¡Ay, hijos míos escuchadme bien, que os voy a contar cómo es eso de que la vida te arranque de tu hogar y te deje entre cuatro paredes ajenas, no por capricho, sino por pura desesperación.
Hubo un tiempo en que yo también creía que la familia era un refugio. Pensaba que el marido te apoyaría, que en casa haría calor no solo por la calefacción, sino por el cariño. Pero al final pues esto pasó.
Vivía con nosotros una chica llamada Lucía, trabajadora como una hormiguita. Llegaba a tiempo al trabajo, mantenía la casa limpia, preparaba la cena y pagaba las facturas. Mientras, su marido, Javier, pasaba el día entero en el sofá, enganchado a sus videojuegos. Antes trabajaba, pero un día dijo que su jefe era un tirano, que sus compañeros eran insoportables, y lo dejó. Prometió que pronto encontraría algo mejor, pero ese “pronto” se alargó siete meses, como un invierno sin fin.
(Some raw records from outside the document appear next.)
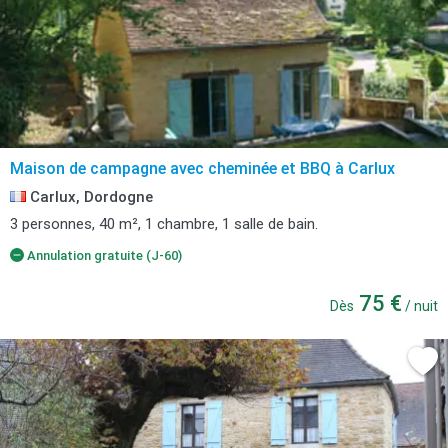
Maison de campagne avec cheminée et BBQ à Carlux
Carlux, Dordogne
3 personnes, 40 m², 1 chambre, 1 salle de bain.
Annulation gratuite (J-60)
75 €
Dès
/ nuit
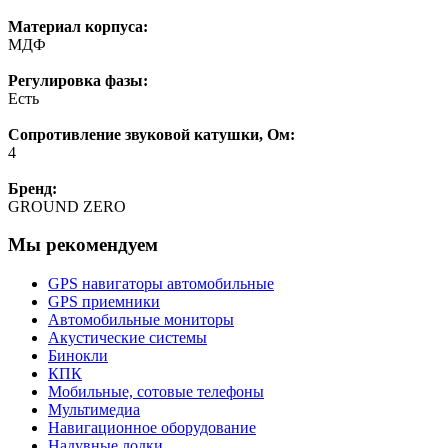
Материал корпуса:
МДФ
Регулировка фазы:
Есть
Сопротивление звуковой катушки, Ом:
4
Бренд:
GROUND ZERO
Мы рекомендуем
GPS навигаторы автомобильные
GPS приемники
Автомобильные мониторы
Акустические системы
Бинокли
КПК
Мобильные, сотовые телефоны
Мультимедиа
Навигационное оборудование
Надувные лодки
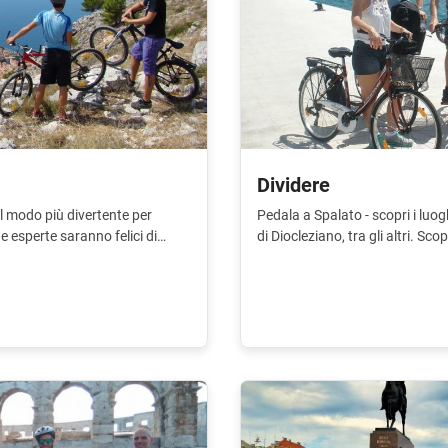
Dividere
il modo più divertente per
Pedala a Spalato - scopri i luo
e esperte saranno felici di
di Diocleziano, tra gli altri. Sco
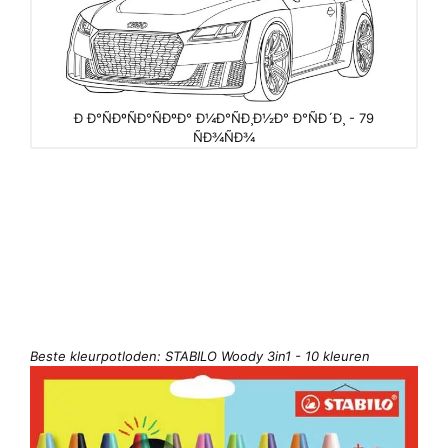
Ð Ð°ÑÐºÑÐ°ÑÐºÐ° Ð¼Ð°ÑÐ¸Ð½Ð° Ð°ÑÐ´Ð¸ - 79
ÑÐ¾ÑÐ¾
Beste kleurpotloden: STABILO Woody 3in1 - 10 kleuren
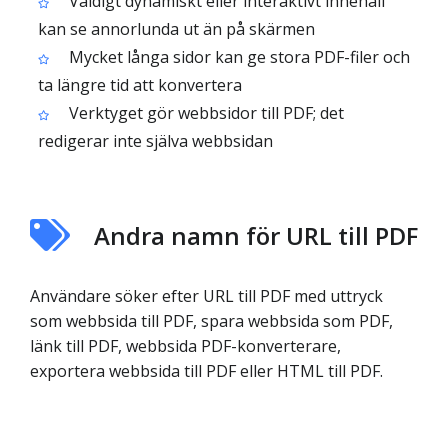
Väldigt dynamiskt eller interaktivt innehåll
kan se annorlunda ut än på skärmen
Mycket långa sidor kan ge stora PDF-filer och
ta längre tid att konvertera
Verktyget gör webbsidor till PDF; det
redigerar inte själva webbsidan
Andra namn för URL till PDF
Användare söker efter URL till PDF med uttryck
som webbsida till PDF, spara webbsida som PDF,
länk till PDF, webbsida PDF-konverterare,
exportera webbsida till PDF eller HTML till PDF.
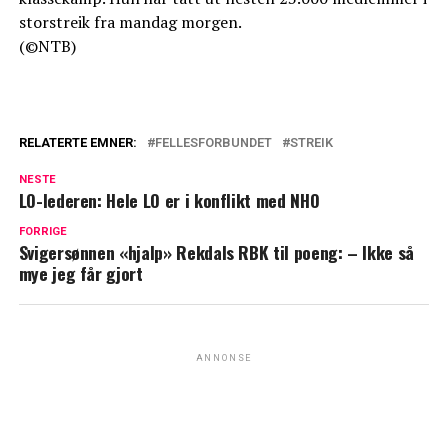
storstreik fra mandag morgen.
(©NTB)
RELATERTE EMNER:
FELLESFORBUNDET
STREIK
NESTE
LO-lederen: Hele LO er i konflikt med NHO
FORRIGE
Svigersønnen «hjalp» Rekdals RBK til poeng: – Ikke så
mye jeg får gjort
ANNONSE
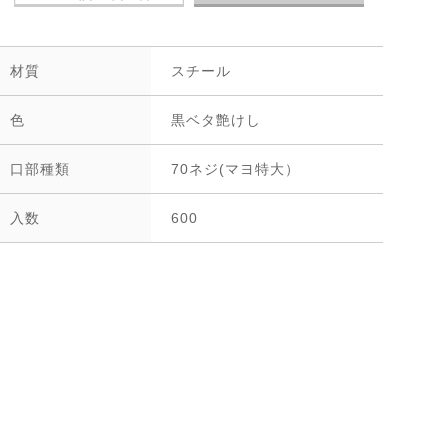
材質
スチール
色
黒ベタ艶けし
口部種類
70ネジ(マヨ特大）
入数
600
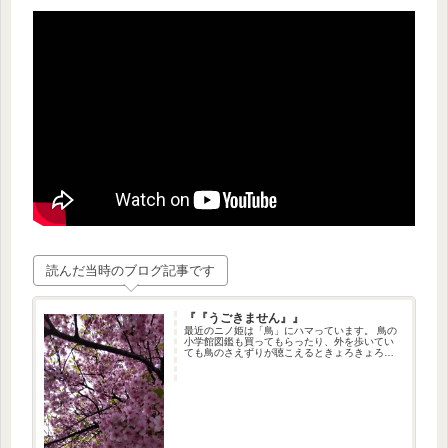
読んだ当時のブログ記事です
『『うごきません』』
最近のニノ姫は「鳥」にハマっています。 鳥の
小学館図鑑も買ってもらったり、外を歩いてい
ても鳥のさえずりが聴こえるときょろきょろし
ます。 DVD付 新版 …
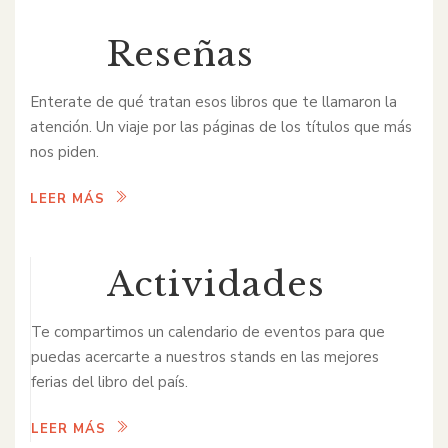
Reseñas
Enterate de qué tratan esos libros que te llamaron la
atención. Un viaje por las páginas de los títulos que más
nos piden.
LEER MÁS
Actividades
Te compartimos un calendario de eventos para que
puedas acercarte a nuestros stands en las mejores
ferias del libro del país.
LEER MÁS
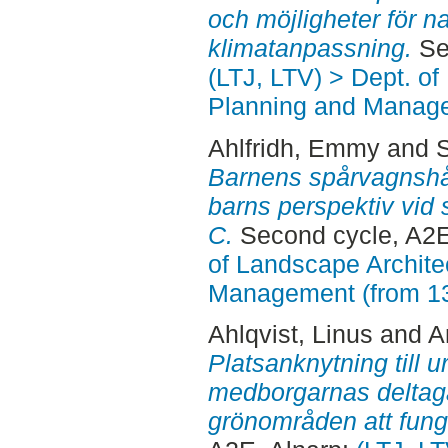
och möjligheter för n
klimatanpassning.
Sec
(LTJ, LTV) > Dept. of
Planning and Manage
Ahlfridh, Emmy
and
Barnens spårvagnshåll
barns perspektiv vid
C.
Second cycle, A2E
of Landscape Archite
Management (from 1
Ahlqvist, Linus
and
A
Platsanknytning till 
medborgarnas deltaga
grönområden att funge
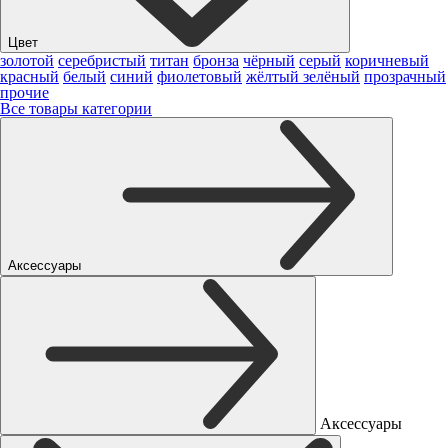
Цвет
золотой
серебристый
титан
бронза
чёрный
серый
коричневый
красный
белый
синий
фиолетовый
жёлтый
зелёный
прозрачный
прочие
Все товары категории
Аксессуары
Аксессуары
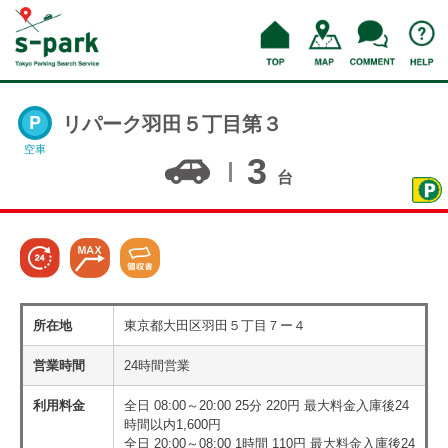
リパーク羽田５丁目第３
空車
3
台
所在地
東京都大田区羽田５丁目７ー４
営業時間
24時間営業
利用料金
全日 08:00～20:00 25分 220円 最大料金入庫後24
時間以内1,600円
全日 20:00～08:00 1時間 110円 最大料金入庫後24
Y luego estaba su madre, Doña Carmen. ¡Ay, qué lengua más afilada tenía la señora! Todo lo que cocinaba Lucía le sentaba mal: la avena le sabía a cartón, la sopa le parecía sosa, las albóndigas le faltaban sal Y siempre mimando a su hijo: “Tú no aceptes cualquier trabajo, Javierito, que tú vales mucho, tienes estudios”.
Y Lucía lo cargaba todo sobre sus hombros. Trabajaba, cocinaba, fregaba los platos después de todos Incluso les llevaba el café con galletas al salón, porque levantarse del sofá les parecía un esfuerzo sobrehumano.
Cuántas veces le rogó que, al menos, aceptase un trabajo temporal Pero él, como un disco rayado: “No me distraeré con tonterías, estoy buscando algo serio”. Y su madre, de refuerzo: “No presiones al pobre, que ya tiene bastante”.
¿Creéis que alguien la escuchó? ¡Ni en broma! Ellos tenían su propia verdad: si ella trabajaba, era suficiente. Que se deslomase no importaba, eran “cosas de la vida”.
Yo también viví así Recuerdo cargar con todo esperando un “gracias” que nunca llegó. Al principio piensas que cambiará, luego que aguantas por la familia. Hasta que un día entiendes: aguantas por quienes ni siquiera lo valoran.
Dicen que yo misma tengo la culpa de acabar en esta residencia. Quizá. Porque no me fui antes, cuando aún tenía fuerzas, cuando aún podía decir “basta”. Me quedé, aguanté hasta que no pude más.
Pues Lucía hizo las maletas y se fue. No sé adónde, pero sé por qué. Porque se cansó de ser la cocinera, la limpiadora, la pagadora de facturas y, encima, la “que nunca hacía nada bien” para quienes daba el alma.
Así que, hijos míos cuidaos. Porque si no lo hacéis vosotros, nadie lo hará por vosotros.